在周家的客厅里,纯如,周玉,梓传,冰羽和曹叔几人坐在一起正在讨论这件事情。
“还要有什么意见啊?我们一会就将这本册子拿去知府衙门,将他直接告了官不也就了事了嘛!”冰羽抢先答道。
“我看此时还不是时候,单纯凭一本册子,还不足以将他高尚告倒,他完全可以说这本册子不是他的,是别有用心之人编造的,到时候,弄不好咱们还要背上‘诬告构陷’的罪名,你们也知道,知府李大人平日里就和高尚穿一条裤子的人,但凡有一点能偏向高尚的地方,他都不会错过。”纯如说。

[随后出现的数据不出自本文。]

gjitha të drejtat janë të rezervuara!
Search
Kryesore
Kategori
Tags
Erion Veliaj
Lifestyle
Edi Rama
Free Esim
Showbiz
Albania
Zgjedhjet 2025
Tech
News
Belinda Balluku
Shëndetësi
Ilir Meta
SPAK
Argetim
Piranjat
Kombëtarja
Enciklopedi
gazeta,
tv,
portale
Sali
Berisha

“是啊,物证有了,当然是有了人证最好,可真要是备置齐全了,那可是需要些时日啊!再到那时,有可能高尚早已做好了应对的万全之策,我们说什么也都晚了。”梓传接过女儿的话茬说。
“我前几日,也是派人按照花名册上的名字,就近寻找了一番,可奇怪的是,找到这些人被卖掉的去处时候,这些人都提前几天没了人影儿。”曹叔有些失落地说。

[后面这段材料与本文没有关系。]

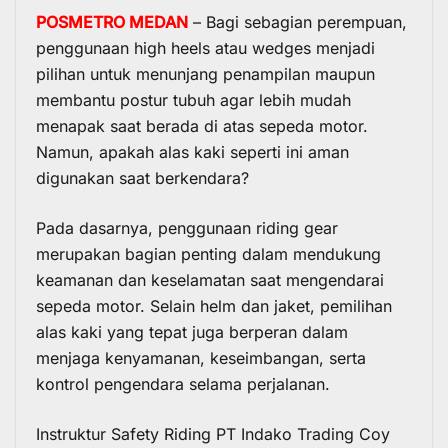
POSMETRO MEDAN
– Bagi sebagian perempuan,
penggunaan high heels atau wedges menjadi
pilihan untuk menunjang penampilan maupun
membantu postur tubuh agar lebih mudah
menapak saat berada di atas sepeda motor.
Namun, apakah alas kaki seperti ini aman
digunakan saat berkendara?
Pada dasarnya, penggunaan riding gear
merupakan bagian penting dalam mendukung
keamanan dan keselamatan saat mengendarai
sepeda motor. Selain helm dan jaket, pemilihan
alas kaki yang tepat juga berperan dalam
menjaga kenyamanan, keseimbangan, serta
kontrol pengendara selama perjalanan.
Instruktur Safety Riding PT Indako Trading Coy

“看来是高尚知道了‘花名册’被盗之后,提早做了准备,或者将这些人再次隐匿了起来,或者再次出手给卖到了更远的地方,有些地界就是花上一年半载怕也是不好找到的,他为了遮人耳目再次将人给买了回来也不好说,甚至为了掩盖真相,杀了人灭了口也说不定的。”周玉也是有些忧虑地说。
“那听你们这么一说,就任凭他这么逍遥法外了?这小子不但当面哄骗了我,就是暗地里也还把我送进了大牢里,这个仇我还没他报呢!我就不信治不了他!”冰羽对于高尚在商会会长的这件事情耍弄他,一直记恨在心,恨不得马上就将这高尚带个他的耻辱给洗刷干净。
“不是不报,时候未到,冰羽你能听明白我
的意思了吗?我们缺乏足够的证据,这里面必须是物证、人证俱在,才可以去快意恩仇的,我们现在急着去告官,只能是虎头蛇尾,还可能惹来不必要的麻烦。”纯如劝解着冰羽说道。
“纯如说的有道理,‘天网恢恢疏而不漏’,他高尚总会是再露出马脚来的,再有,我继续派人打探那些被贩卖了人的行踪,一旦找到那么两三个,我看咱们就可以采取下一步行动了。”曹叔也没有料到这个事情会这么复杂,早前他一门心思想弄到这个花名册,本以为可一招制敌,将高尚从此打得落花流水,再没有起来挣扎的余地,现在经纯如这么一说,自己想的还是太简单了,不如纯如想的仔细缜密,细致周全。
“还有,我们盯着‘百善堂’花名册这件事,无非就是路见不平,拔刀相助,不要让高尚继续去坑害更多人和践踏那些无辜的性命。这件事情其实说来与我们生意上和高尚发生的冲突是不相干的,所以即使最后告官,我们哪一个都不能出面,否则,让人会以商业上的竞争为由,会对我们产生狭私报复的联想,对于我们商会的团结也会产生不利的影响。”纯如继续说道。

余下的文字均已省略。